The median new home price fell 4.3 percent from April to $235,300, although that is still up 3.1 percent from May 2005. Median reflects the point at which half the homes sell for more and half sell for less.

The average home price slipped 2.6 percent to $294,300, the first time it has been below the $300,000 mark since December. It is still up 2.4 percent year-over-year.

Most housing readings this year have been showing signs of a slowing real estate market, as mortgage rates rise and prices soften from record highs.

Builders' confidence has fallen to its lowest level since April 1995, according to the latest member survey by the National Association of Home Builders (NAHB). The pace of permits issued for new homes fell in May to the lowest level seen since 2003, according to a separate Census Bureau report.

But the May new home sales report showed the strongest pace of sales since December, with the South - the region that accounts for about half of new home sales - seeing its best sales rate since October.

Softness despite higher sales

The lower prices could be one of the things supporting the higher-than-expected new home sales numbers, said David Seiders, the chief economist for the NAHB, who admitted he was surprised when the report showed an increase in sales.

"The only reason you would think they were up [is] the aggressiveness of the builders' sales techniques," he said. "They're using Realtors more, they're using incentives more. In our January survey, 18 percent said they were doing some level of price cutting. In June, that was up to 41 percent. A year ago they had to do hardly anything to sell. They just had to whisper in the woods that they had a house and the buyers would come running."

Phillip Neuhart, economist at Wachovia, said that the report Monday doesn't change his view that housing is going through a significant slowdown. He said that the new home sales reading is inflated by the fact it is based on when a sales contract is signed, not when the sale is closed.

"Builders are reporting a high-number of cancellations, so these numbers are inflated," said Neuhart. "We think the NAHB survey is the best indication of the home building market right now."

Neuhart said the fact that the supply of new homes on the market remains well above year-ago levels is a sign of softness. But he said the report confirms the belief that housing will cool off slowly, rather than that experience a sharp and sudden decline in both sales and prices.

"It reflects a housing slowdown, not a housing crash. That's what we've been expecting for sometime," he said.

Seiders agreed that the monthly report shouldn't convince anyone that there isn't an longer-term cooling trend.

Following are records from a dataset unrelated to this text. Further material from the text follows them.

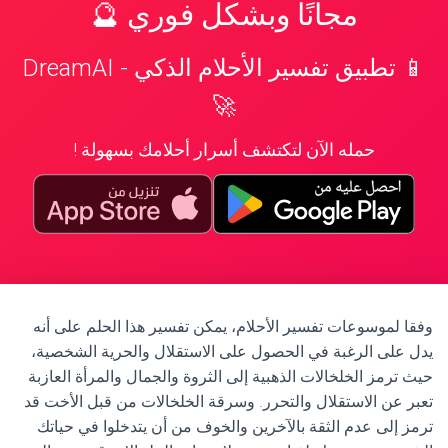
مجانًا وبشكل فوري 🔮
📱 تطبيق تفسير الأحلام الذكي - DreamAI
🚀
حمله الآن لتكتشف أسرار أحلامك بسهولة !
وفقا لموسوعات تفسير الأحلام، يمكن تفسير هذا الحلم على أنه
يدل على الرغبة في الحصول على الاستقلال والحرية الشخصية،
حيث ترمز الخلخالات الذهبية إلى الثروة والجمال والمرأة العازبة
تعبر عن الاستقلال والتحرر. وسرقة الخلخالات من قبل الأخت قد
ترمز إلى عدم الثقة بالآخرين والخوف من أن يتدخلوا في حياتك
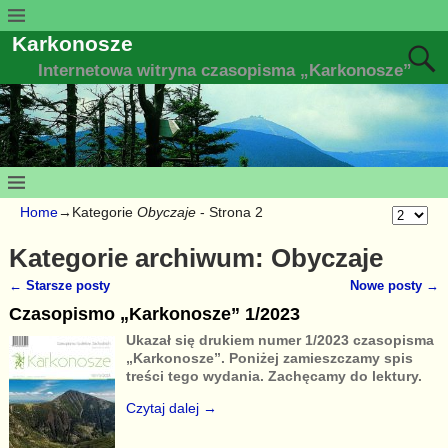
Karkonosze
Internetowa witryna czasopisma „Karkonosze”
Home
→Kategorie
Obyczaje
- Strona 2
Kategorie archiwum:
Obyczaje
←
Starsze posty
Nowe posty
→
Nawigacja
Czasopismo „Karkonosze” 1/2023
Ukazał się drukiem numer 1/2023 czasopisma
„Karkonosze”. Poniżej zamieszczamy spis
treści tego wydania. Zachęcamy do lektury.
Czytaj dalej →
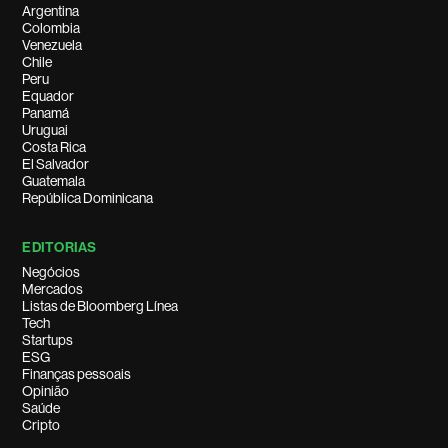
Argentina
Colombia
Venezuela
Chile
Peru
Equador
Panamá
Uruguai
Costa Rica
El Salvador
Guatemala
República Dominicana
EDITORIAS
Negócios
Mercados
Listas de Bloomberg Línea
Tech
Startups
ESG
Finanças pessoais
Opinião
Saúde
Cripto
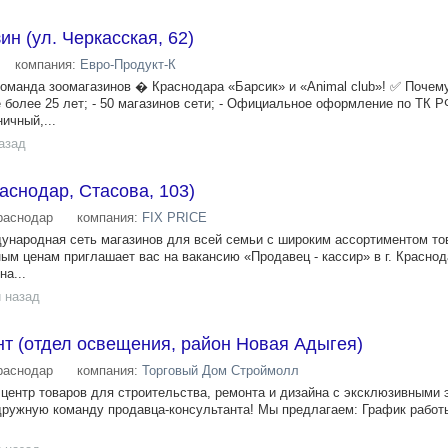
н (ул. Черкасская, 62)
компания:
Евро-Продукт-К
оманда зоомагазинов � Краснодара «Барсик» и «Animal club»! ✅ Почем
 более 25 лет; - 50 магазинов сети; - Официальное оформление по ТК Р
ичный,...
азад
аснодар, Стасова, 103)
раснодар
компания:
FIX PRICE
ждународная сеть магазинов для всей семьи с широким ассортиментом то
ым ценам приглашает вас на вакансию «Продавец - кассир» в г. Красно
на...
 назад
т (отдел освещения, район Новая Адыгея)
раснодар
компания:
Торговый Дом Строймолл
ентр товаров для строительства, ремонта и дизайна с эксклюзивными
ружную команду продавца-консультанта! Мы предлагаем: График работы -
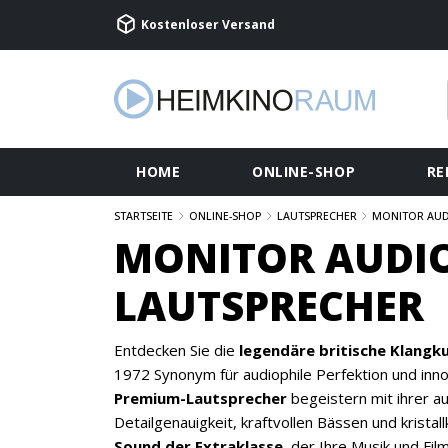
Kostenloser Versand
HOME
ONLINE-SHOP
RE
STARTSEITE
ONLINE-SHOP
LAUTSPRECHER
MONITOR AU
MONITOR AUDI
LAUTSPRECHER
Entdecken Sie die
legendäre britische Klangku
1972 Synonym für audiophile Perfektion und inn
Premium-Lautsprecher
begeistern mit ihrer 
Detailgenauigkeit, kraftvollen Bässen und kristal
Sound der Extraklasse
, der Ihre Musik und Fi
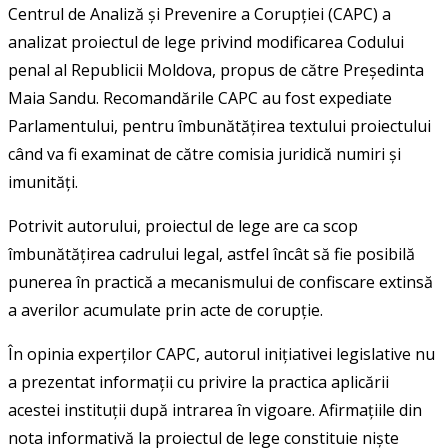
Centrul de Analiză și Prevenire a Corupției (CAPC) a
analizat proiectul de lege privind modificarea Codului
penal al Republicii Moldova, propus de către Președinta
Maia Sandu. Recomandările CAPC au fost expediate
Parlamentului, pentru îmbunătățirea textului proiectului
când va fi examinat de către comisia juridică numiri și
imunități.
Potrivit autorului, proiectul de lege are ca scop
îmbunătățirea cadrului legal, astfel încât să fie posibilă
punerea în practică a mecanismului de confiscare extinsă
a averilor acumulate prin acte de corupție.
În opinia experților CAPC, autorul inițiativei legislative nu
a prezentat informații cu privire la practica aplicării
acestei instituții după intrarea în vigoare. Afirmațiile din
nota informativă la proiectul de lege constituie niște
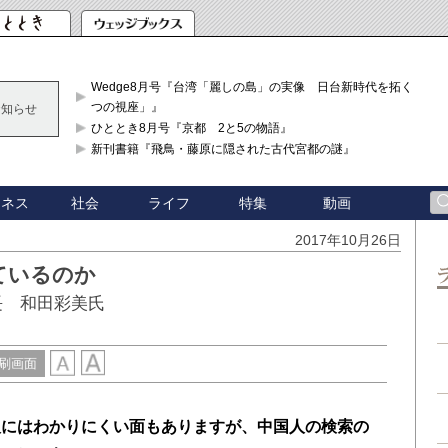
Wedge8月号『台湾「麗しの島」の実像 日台新時代を拓く「3
つの視座」』
お知らせ
ひととき8月号『京都 2と5の物語』
新刊書籍『飛鳥・藤原に隠された古代宮都の謎』
ジネス
社会
ライフ
特集
動画
2017年10月26日
ているのか
長 和田彩美氏
刷画面
人にはわかりにくい面もありますが、中国人の検索の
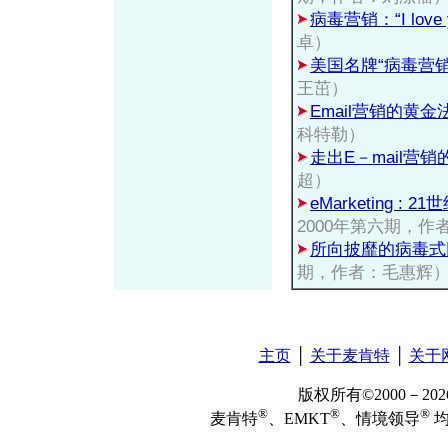
病毒营销：“I love
卓）
美国名牌“病毒营销
王茁）
Email营销的黄金
科特勒）
走出E－mail营销
超）
eMarketing :
2000年第六期，
所向披靡的病毒式
期，作者：毛惠辉
主页
│
关于麦肯特
│
关于
版权所有©2000－2
®
®
®
麦肯特
、EMKT
、情境领导
均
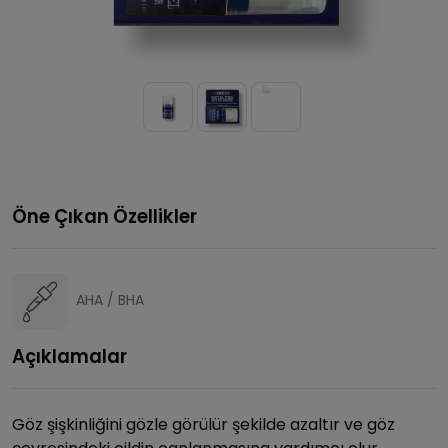
Öne Çıkan Özellikler
AHA / BHA
Açıklamalar
Göz şişkinliğini gözle görülür şekilde azaltır ve göz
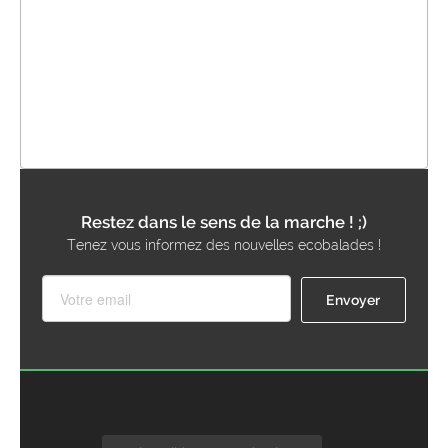
Restez dans le sens de la marche ! ;)
Tenez vous informez des nouvelles ecobalades !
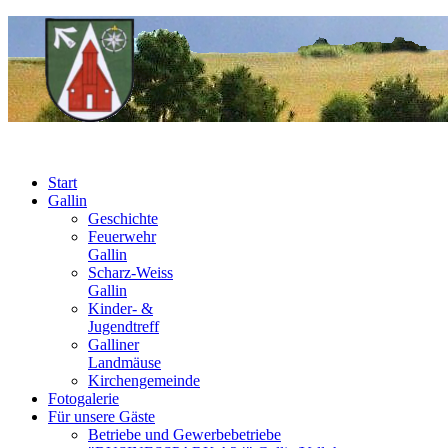
Start
Gallin
Geschichte
Feuerwehr
Gallin
Scharz-Weiss
Gallin
Kinder- &
Jugendtreff
Galliner
Landmäuse
Kirchengemeinde
Fotogalerie
Für unsere Gäste
Betriebe und Gewerbebetriebe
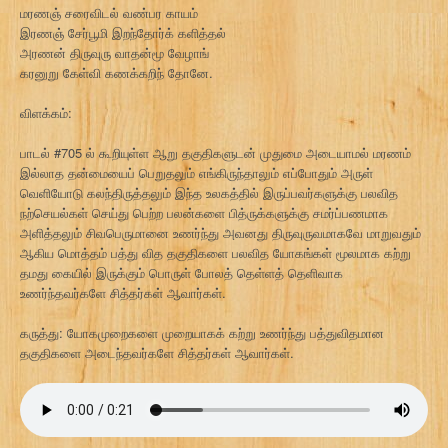
மரணஞ் சரைவிடல் வண்பர காயம்
இரணஞ் சேர்பூமி இறந்தோர்க் களித்தல்
அரணன் திருவுரு வாதன்மூ வேழாங்
கரனுறு கேள்வி கணக்கறிந் தோனே.
விளக்கம்:
பாடல் #705 ல் கூறியுள்ள ஆறு தகுதிகளுடன் முதுமை அடையாமல் மரணம்
இல்லாத தன்மையைப் பெறுதலும் எங்கிருந்தாலும் எப்போதும் அருள்
வெளியோடு கலந்திருத்தலும் இந்த உலகத்தில் இருப்பவர்களுக்கு பலவித
நற்செயல்கள் செய்து பெற்ற பலன்களை பித்ருக்களுக்கு சமர்ப்பணமாக
அளித்தலும் சிவபெருமானை உணர்ந்து அவனது திருவுருவமாகவே மாறுவதும்
ஆகிய மொத்தம் பத்து வித தகுதிகளை பலவித யோகங்கள் மூலமாக கற்று
தமது கையில் இருக்கும் பொருள் போலத் தெள்ளத் தெளிவாக
உணர்ந்தவர்களே சித்தர்கள் ஆவார்கள்.
கருத்து: யோகமுறைகளை முறையாகக் கற்று உணர்ந்து பத்துவிதமான
தகுதிகளை அடைந்தவர்களே சித்தர்கள் ஆவார்கள்.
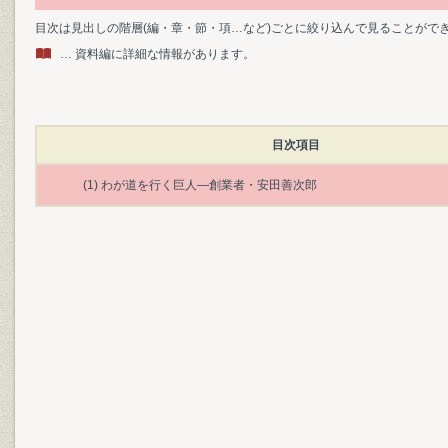
目次は見出しの階層(編・章・節・項…など)ごとに絞り込んで見ることがで
… 資料編に詳細な情報があります。
目次項目
(1) わが道を行く巨人―創業者・安田善次郎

"We're hardly convinced the housing slowdown is over," he said.

New home sales are just a fraction of the overall real estate market, but they are considered a better, more up-to-date leading indicator than sales of previously-owned homes.

The existing home sales reading looks at home closings, which generally takes place a month or two after a contract to buy the home is signed. So the May existing home sales report due Tuesday will be looking at demand for those homes in March in April.

While practice of counting new home sales at the time a contract is signed does pose the problem of an order being cancelled, it does at least give a more current look at the demand for new homes in the market.

The new home sales also give a look at the home-building industry, which has become an important engine driving U.S. economic activity. Economists and investors are watching all signs of economic activity for clues as to when the Federal Reserve might stop raising interest rates.

"If you are looking for housing to slam the brake on the economy's expansion, it's just not happening," said Robert Brusca, a New York economist who runs FAQ Economics.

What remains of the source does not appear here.